En un peu plus d’une demie-heure, le duo a le temps d’exécuter quelques fabuleuses acrobaties aériennes et bucoliques, déclinant un éventail de nuances et de couleurs riche et profond. Le glorieux If you believe in Christmas trees introductif résonne presque comme une déclaration d’intention: « Listen to the sound / That makes the world go round » avant d’affirmer plus loin « No ordinary song could reach the place where I come from ». C’est ce parfum d’idéal qui exsude des meilleurs titres du disque tels l’impressionnant Big mink ou le bouleversant You’ve lost me there, morceau crépusculaire et délicat d’une finesse rare.

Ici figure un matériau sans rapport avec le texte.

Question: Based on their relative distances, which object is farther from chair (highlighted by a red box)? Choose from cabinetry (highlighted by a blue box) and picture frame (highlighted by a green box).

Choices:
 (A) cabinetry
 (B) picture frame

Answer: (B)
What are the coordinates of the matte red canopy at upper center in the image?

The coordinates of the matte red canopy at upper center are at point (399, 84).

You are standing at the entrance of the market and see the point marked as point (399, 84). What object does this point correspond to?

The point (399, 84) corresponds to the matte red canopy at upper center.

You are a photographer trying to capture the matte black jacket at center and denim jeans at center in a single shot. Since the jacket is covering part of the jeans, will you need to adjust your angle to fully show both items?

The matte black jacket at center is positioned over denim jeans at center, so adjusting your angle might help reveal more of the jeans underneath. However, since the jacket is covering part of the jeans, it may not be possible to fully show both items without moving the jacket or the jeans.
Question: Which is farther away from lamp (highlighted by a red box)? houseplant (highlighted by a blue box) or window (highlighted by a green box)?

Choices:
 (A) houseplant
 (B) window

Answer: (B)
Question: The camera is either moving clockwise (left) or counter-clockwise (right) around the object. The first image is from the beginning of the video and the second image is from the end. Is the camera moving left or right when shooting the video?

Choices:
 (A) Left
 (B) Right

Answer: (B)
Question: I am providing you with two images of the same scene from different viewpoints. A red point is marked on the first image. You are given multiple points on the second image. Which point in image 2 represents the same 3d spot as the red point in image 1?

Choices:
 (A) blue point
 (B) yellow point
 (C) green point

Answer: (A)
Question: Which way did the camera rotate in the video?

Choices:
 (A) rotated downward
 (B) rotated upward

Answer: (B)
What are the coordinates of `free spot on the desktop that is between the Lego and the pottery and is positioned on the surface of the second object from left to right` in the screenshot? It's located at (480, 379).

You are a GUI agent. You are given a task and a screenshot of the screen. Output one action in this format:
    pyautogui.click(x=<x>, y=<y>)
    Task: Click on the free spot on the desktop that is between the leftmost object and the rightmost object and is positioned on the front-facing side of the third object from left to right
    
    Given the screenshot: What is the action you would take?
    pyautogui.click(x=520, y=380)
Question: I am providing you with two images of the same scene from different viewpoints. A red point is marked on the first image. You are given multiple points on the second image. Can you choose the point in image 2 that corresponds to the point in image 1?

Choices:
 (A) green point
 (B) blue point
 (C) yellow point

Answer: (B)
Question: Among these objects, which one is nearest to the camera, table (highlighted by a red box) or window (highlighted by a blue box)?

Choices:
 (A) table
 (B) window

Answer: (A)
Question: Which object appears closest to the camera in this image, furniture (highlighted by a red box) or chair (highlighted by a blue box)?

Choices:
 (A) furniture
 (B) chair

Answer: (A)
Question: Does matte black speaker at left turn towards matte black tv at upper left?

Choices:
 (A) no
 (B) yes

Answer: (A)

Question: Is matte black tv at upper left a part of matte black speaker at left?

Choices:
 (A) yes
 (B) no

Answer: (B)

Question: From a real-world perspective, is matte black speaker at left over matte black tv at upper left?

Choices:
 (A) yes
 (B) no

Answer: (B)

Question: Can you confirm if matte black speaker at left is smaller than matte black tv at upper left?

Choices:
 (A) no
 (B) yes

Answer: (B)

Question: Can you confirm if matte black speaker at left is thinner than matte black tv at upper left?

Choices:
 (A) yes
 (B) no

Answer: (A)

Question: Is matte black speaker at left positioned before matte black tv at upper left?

Derrière l’élégance grandiose de ces compositions se niche également tout une gamme de fêlures qui ressortent ici ou là, à l’occasion d’une rupture de ton venant faire dérailler une courbe mélodique, d’un vers surgissant comme un trait noir apposé sur un tableau lumineux (« Come and crack my head ») ou de l’inquiétante torpeur entourant Singing to the sunshine, reprise d’un groupe pop des années 1960, les obscurs Mortimer. Le disque se clôt sur l’envol céleste de Silver machines. Quinze ans après sa parution, Cardinal demeure toujours pour moi une équation irrésolue, étrange fruit de l’association de deux immenses songwriters pourtant très dissemblables, presque plus admirable qu’aimable, fascinant plus que bouleversant.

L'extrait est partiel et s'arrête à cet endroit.